Un’attività di smaltimento illecito condotta a pochi passi dalla propria abitazione, senza alcuna considerazione per i rischi ambientali e sanitari. È quanto emerso al termine di un’articolata indagine condotta dai Carabinieri della Compagnia di Petralia, impegnati nel contrasto ai reati in materia ambientale.
I militari della locale Stazione, in collaborazione con i Carabinieri del Nucleo Operativo Ecologico di Palermo, hanno individuato un’area adibita a discarica non autorizzata nel territorio comunale. Il sito, nella disponibilità di un 60enne del posto, già noto alle forze dell’ordine e titolare di un’impresa operante nel settore della raccolta e trasporto di rifiuti, veniva utilizzato per l’abbandono e l’accumulo di materiali di varia natura, inclusi scarti speciali anche a elevato impatto.

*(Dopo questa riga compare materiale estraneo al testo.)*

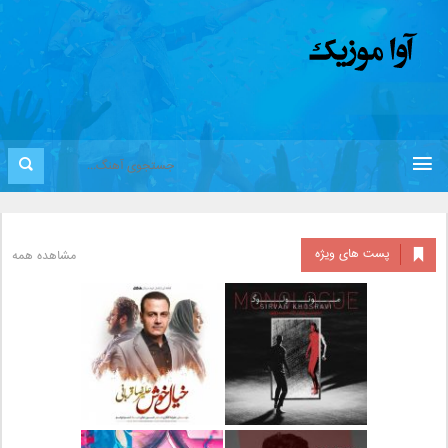
پست های ویژه
مشاهده همه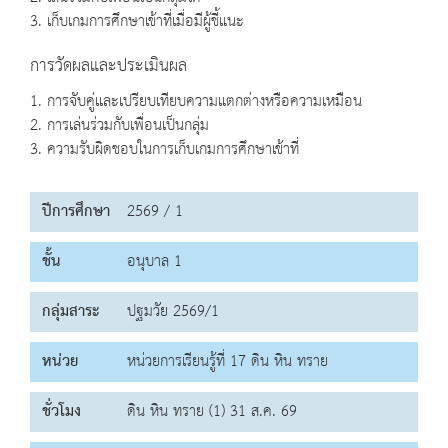
3. เก็บเกมการศึกษาเข้าที่เมื่อมีผู้ชี้แนะ
การวัดผลและประเมินผล
1. การจับคู่และเปรียบเทียบความแตกต่างหรือความเหมือน
2. การเล่นร่วมกับเพื่อนเป็นกลุ่ม
3. ความรับผิดชอบในการเก็บเกมการศึกษาเข้าที่
ปีการศึกษา
2569 / 1
ชั้น
อนุบาล 1
กลุ่มสาระ
ปฐมวัย 2569/1
หน่วย
หน่วยการเรียนรู้ที่ 17 ดิน หิน ทราย
ชั่วโมง
ดิน หิน ทราย (1) 31 ส.ค. 69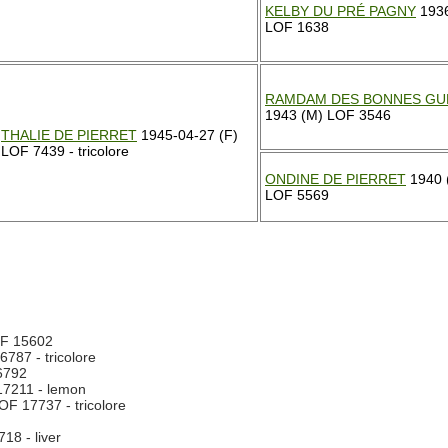
KELBY DU PRÉ PAGNY
1936
LOF 1638
RAMDAM DES BONNES GU
1943 (M) LOF 3546
THALIE DE PIERRET
1945-04-27 (F)
LOF 7439 - tricolore
ONDINE DE PIERRET
1940 
LOF 5569
OF 15602
787 - tricolore
6792
7211 - lemon
F 17737 - tricolore
18 - liver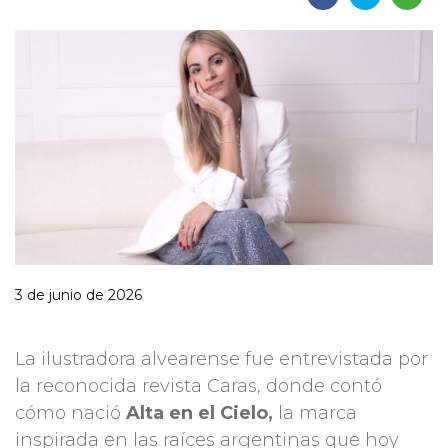
3 de junio de 2026
La ilustradora alvearense fue entrevistada por
la reconocida revista Caras, donde contó
cómo nació
Alta en el Cielo,
la marca
inspirada en las raíces argentinas que hoy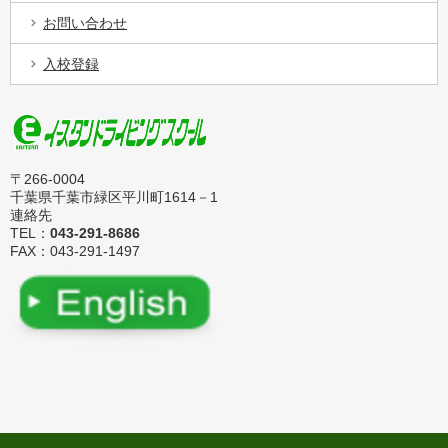
お問い合わせ
入校登録
〒266-0004
千葉県千葉市緑区平川町1614－1
連絡先
TEL：
043-291-8686
FAX：043-291-1497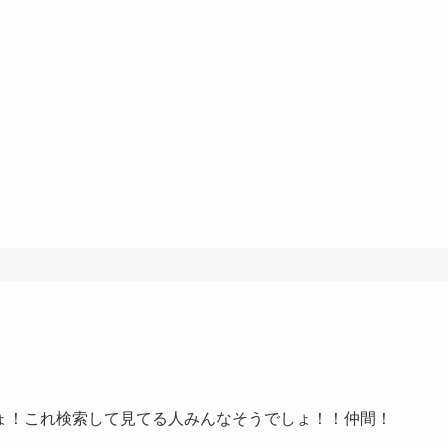
ょ！これ検索して見てる人みんなそうでしょ！！仲間！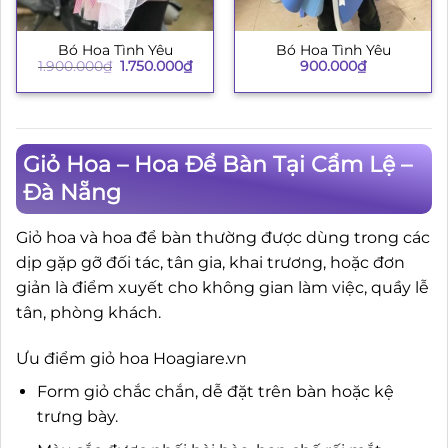
Bó Hoa Tình Yêu
Bó Hoa Tình Yêu
Giá
Giá
900.000
₫
1.900.000
₫
1.750.000
₫
gốc
hiện
là:
tại
1.900.000₫.
là:
1.750.000₫.
Giỏ Hoa – Hoa Để Bàn Tại Cẩm Lệ –
Đà Nẵng
Giỏ hoa và hoa để bàn thường được dùng trong các
dịp gặp gỡ đối tác, tân gia, khai trương, hoặc đơn
giản là điểm xuyết cho không gian làm việc, quầy lễ
tân, phòng khách.
Ưu điểm giỏ hoa Hoagiare.vn
Form giỏ chắc chắn, dễ đặt trên bàn hoặc kệ
trưng bày.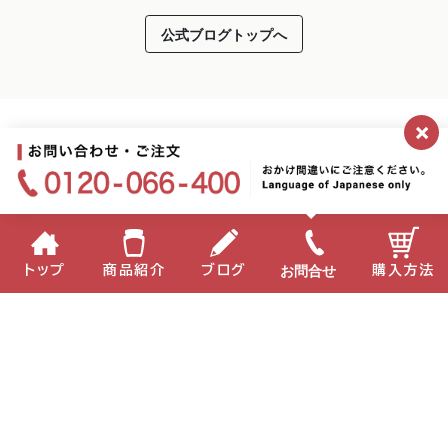
公式ブログトップへ
×
お問合せ
トップ
商品紹介
ブログ
購入方法
企業情報
個人情報保護方針
サイトポリシー
お問い合わせ
English
中国語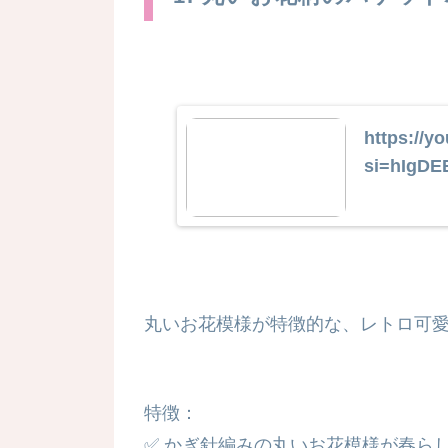
https://y
si=hIgD
丸いお花模様が特徴的な、レトロ可
特徴：
✅ かぎ針編みの丸いお花模様が春ら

Particolarmente significativa la collocazione dell’area, situata nelle immediate vicinanze dell’abitazione dell’indagato: una gestione illecita condotta, dunque, in un contesto domestico, con totale noncuranza delle possibili conseguenze per la salute e per l’ambiente circostante.
Gli accertamenti hanno permesso di delineare un quadro di gestione irregolare e continuativa del sito, trasformato di fatto in un punto di conferimento abusivo.
Al termine delle verifiche, i Carabinieri hanno proceduto al sequestro dell’intera area, ponendola a disposizione dell’Autorità Giudiziaria competente. Per l’uomo è scattata la denuncia in stato di libertà per attività di gestione rifiuti non autorizzata.
L’operazione si inserisce nell’ambito delle attività di vigilanza e controllo del territorio condotte dall’Arma dei Carabinieri, con particolare attenzione alla tutela dell’ambiente e della salute pubblica.